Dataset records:
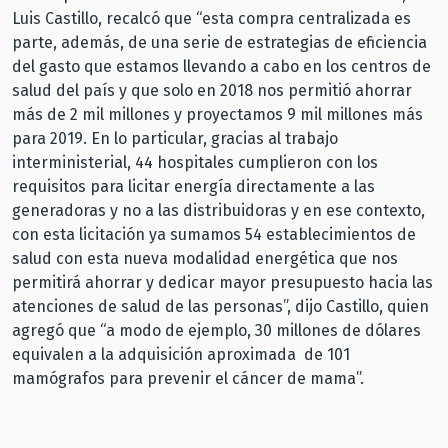
Luis Castillo, recalcó que “esta compra centralizada es
parte, además, de una serie de estrategias de eficiencia
del gasto que estamos llevando a cabo en los centros de
salud del país y que solo en 2018 nos permitió ahorrar
más de 2 mil millones y proyectamos 9 mil millones más
para 2019. En lo particular, gracias al trabajo
interministerial, 44 hospitales cumplieron con los
requisitos para licitar energía directamente a las
generadoras y no a las distribuidoras y en ese contexto,
con esta licitación ya sumamos 54 establecimientos de
salud con esta nueva modalidad energética que nos
permitirá ahorrar y dedicar mayor presupuesto hacia las
atenciones de salud de las personas”, dijo Castillo, quien
agregó que “a modo de ejemplo, 30 millones de dólares
equivalen a la adquisición aproximada de 101
mamógrafos para prevenir el cáncer de mama”.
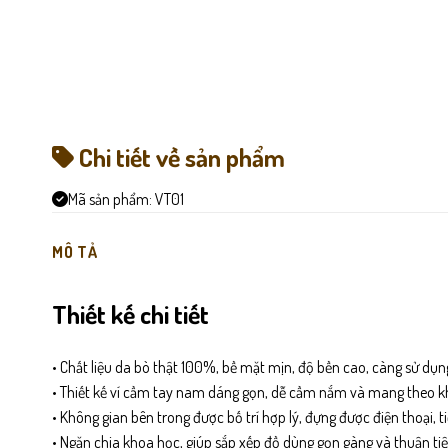
Chi tiết về sản phẩm
Mã sản phẩm:
VT01
MÔ TẢ
Thiết kế chi tiết
• Chất liệu da bò thật 100%, bề mặt mịn, độ bền cao, càng sử dụ
• Thiết kế ví cầm tay nam dáng gọn, dễ cầm nắm và mang theo kh
• Không gian bên trong được bố trí hợp lý, đựng được điện thoại, t
• Ngăn chia khoa học, giúp sắp xếp đồ dùng gọn gàng và thuận tiệ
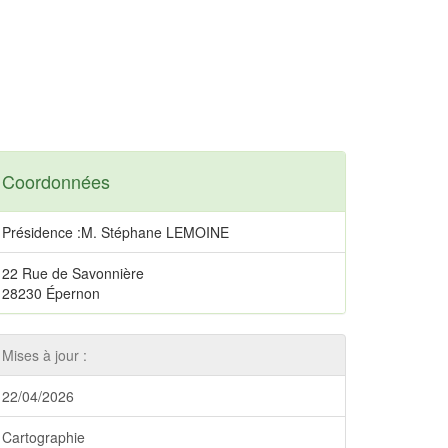
Coordonnées
Présidence :M. Stéphane LEMOINE
22 Rue de Savonnière
28230 Épernon
Mises à jour :
22/04/2026
Cartographie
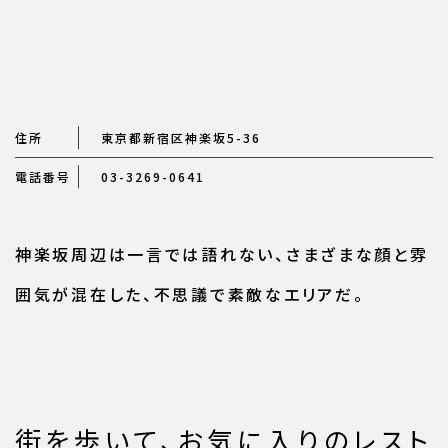
住所
東京都新宿区神楽坂5-36
電話番号
03-3269-0641
神楽坂周辺は一言では語れない、さまざまな顔と雰
囲気が混在した、不思議で素敵なエリアだ。
街を歩いて、お気に入りのレスト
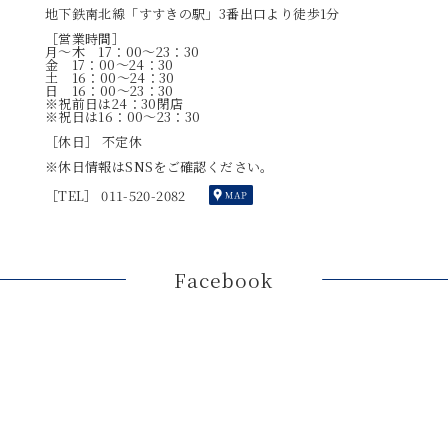
地下鉄南北線「すすきの駅」3番出口より徒歩1分
［営業時間］
月～木 17：00～23：30
金 17：00～24：30
土 16：00～24：30
日 16：00～23：30
※祝前日は24：30閉店
※祝日は16：00～23：30
［休日］ 不定休
※休日情報はSNSをご確認ください。
［TEL］ 011-520-2082
Facebook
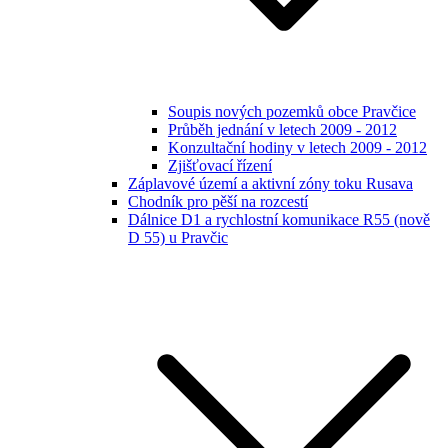
Soupis nových pozemků obce Pravčice
Průběh jednání v letech 2009 - 2012
Konzultační hodiny v letech 2009 - 2012
Zjišťovací řízení
Záplavové území a aktivní zóny toku Rusava
Chodník pro pěší na rozcestí
Dálnice D1 a rychlostní komunikace R55 (nově
D 55) u Pravčic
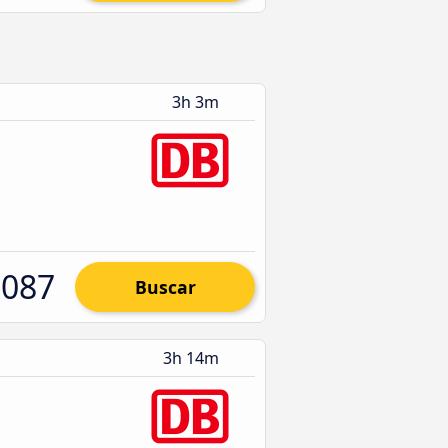
3h 3m
.087
Buscar
3h 14m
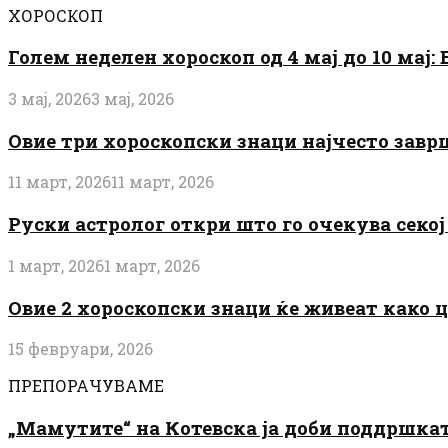
ХОРОСКОП
Голем неделен хороскоп од 4 мај до 10 мај
3 мај, 2026
3 мај, 2026
Овие три хороскопски знаци најчесто завр
11 март, 2026
11 март, 2026
Руски астролог откри што го очекува секој 
1 март, 2026
1 март, 2026
Овие 2 хороскопски знаци ќе живеат како 
15 февруари, 2026
ПРЕПОРАЧУВАМЕ
„Мамутите“ на Котевска ја доби поддршката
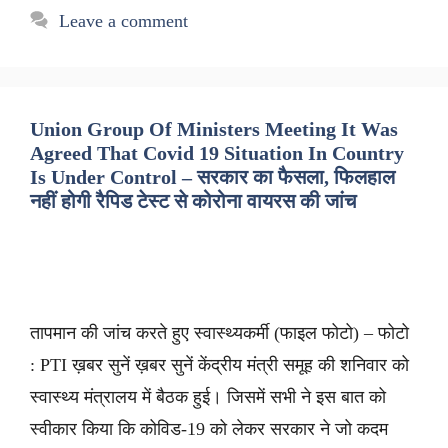
Leave a comment
Union Group Of Ministers Meeting It Was
Agreed That Covid 19 Situation In Country
Is Under Control – सरकार का फैसला, फिलहाल
नहीं होगी रैपिड टेस्ट से कोरोना वायरस की जांच
तापमान की जांच करते हुए स्वास्थ्यकर्मी (फाइल फोटो) – फोटो
: PTI ख़बर सुनें ख़बर सुनें केंद्रीय मंत्री समूह की शनिवार को
स्वास्थ्य मंत्रालय में बैठक हुई। जिसमें सभी ने इस बात को
स्वीकार किया कि कोविड-19 को लेकर सरकार ने जो कदम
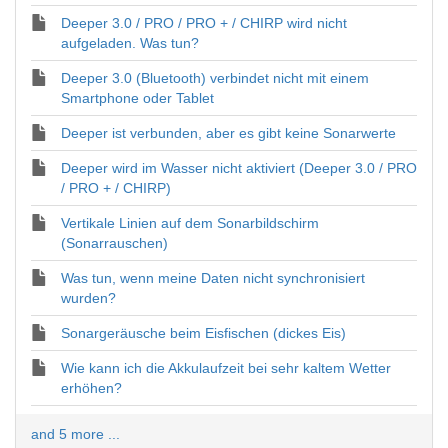
Deeper 3.0 / PRO / PRO + / CHIRP wird nicht
aufgeladen. Was tun?
Deeper 3.0 (Bluetooth) verbindet nicht mit einem
Smartphone oder Tablet
Deeper ist verbunden, aber es gibt keine Sonarwerte
Deeper wird im Wasser nicht aktiviert (Deeper 3.0 / PRO
/ PRO + / CHIRP)
Vertikale Linien auf dem Sonarbildschirm
(Sonarrauschen)
Was tun, wenn meine Daten nicht synchronisiert
wurden?
Sonargeräusche beim Eisfischen (dickes Eis)
Wie kann ich die Akkulaufzeit bei sehr kaltem Wetter
erhöhen?
and 5 more ...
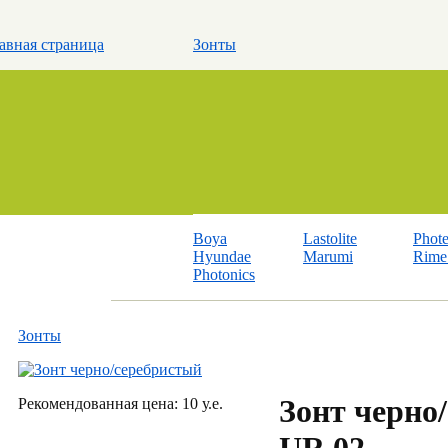
авная страница
Зонты
Boya
Lastolite
Phot
Hyundae
Marumi
Rime 
Photonics
Зонты
Зонт черно
Рекомендованная цена: 10 у.е.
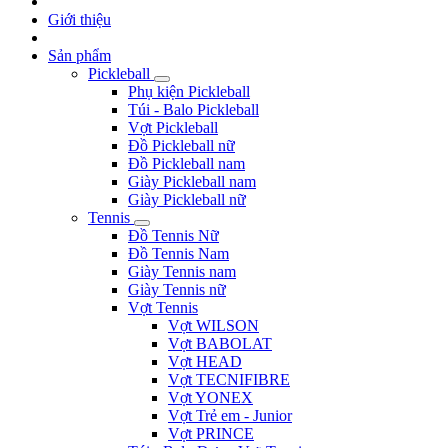
Giới thiệu
Sản phẩm
Pickleball
Phụ kiện Pickleball
Túi - Balo Pickleball
Vợt Pickleball
Đồ Pickleball nữ
Đồ Pickleball nam
Giày Pickleball nam
Giày Pickleball nữ
Tennis
Đồ Tennis Nữ
Đồ Tennis Nam
Giày Tennis nam
Giày Tennis nữ
Vợt Tennis
Vợt WILSON
Vợt BABOLAT
Vợt HEAD
Vợt TECNIFIBRE
Vợt YONEX
Vợt Trẻ em - Junior
Vợt PRINCE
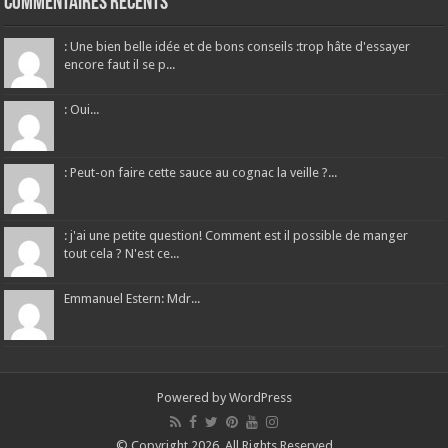
Commentaires récents
: Une bien belle idée et de bons conseils :trop hâte d'essayer
encore faut il se p...
: Oui...
: Peut-on faire cette sauce au cognac la veille ?...
: j'ai une petite question! Comment est il possible de manger
tout cela ? N'est ce...
Emmanuel Estern: Mdr...
Powered by
WordPress
© Copyright 2026, All Rights Reserved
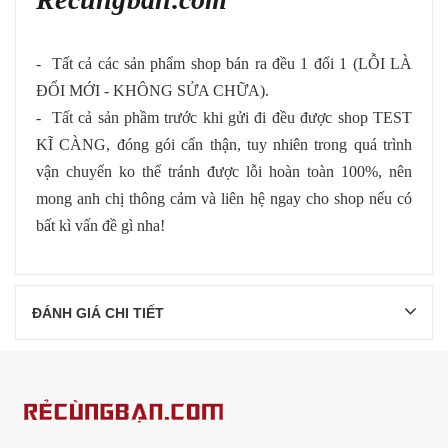
- Tất cả các sản phẩm shop bán ra đều 1 đổi 1 (LỖI LÀ
ĐỔI MỚI - KHÔNG SỬA CHỮA).
- Tất cả sản phầm trước khi gửi đi đều được shop TEST
KĨ CÀNG, đóng gói cẩn thận, tuy nhiên trong quá trình
vận chuyển ko thể tránh được lỗi hoàn toàn 100%, nên
mong anh chị thông cảm và liên hệ ngay cho shop nếu có
bất kì vấn đề gì nha!
ĐÁNH GIÁ CHI TIẾT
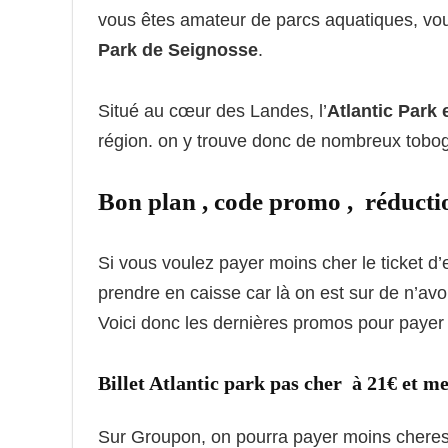
vous êtes amateur de parcs aquatiques, vou
Park de Seignosse
.
Situé au cœur des Landes, l’
Atlantic Park 
région. on y trouve donc de nombreux tobog
Bon plan , code promo , réducti
Si vous voulez payer moins cher le ticket d
prendre en caisse car là on est sur de n’avo
Voici donc les dernières promos pour payer 
Billet Atlantic park pas cher à 21€ et 
Sur Groupon, on pourra payer moins cheres le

EXERCISE PROMPT | Scan the data above and copy each line containing the word "phẩm".

RESULT |
Chi tiết về sản phẩm
Mã sản phẩm:
Sản phẩm
- Tất cả các sản phẩm shop bán ra đều 1 đổi 1 (LỖI LÀ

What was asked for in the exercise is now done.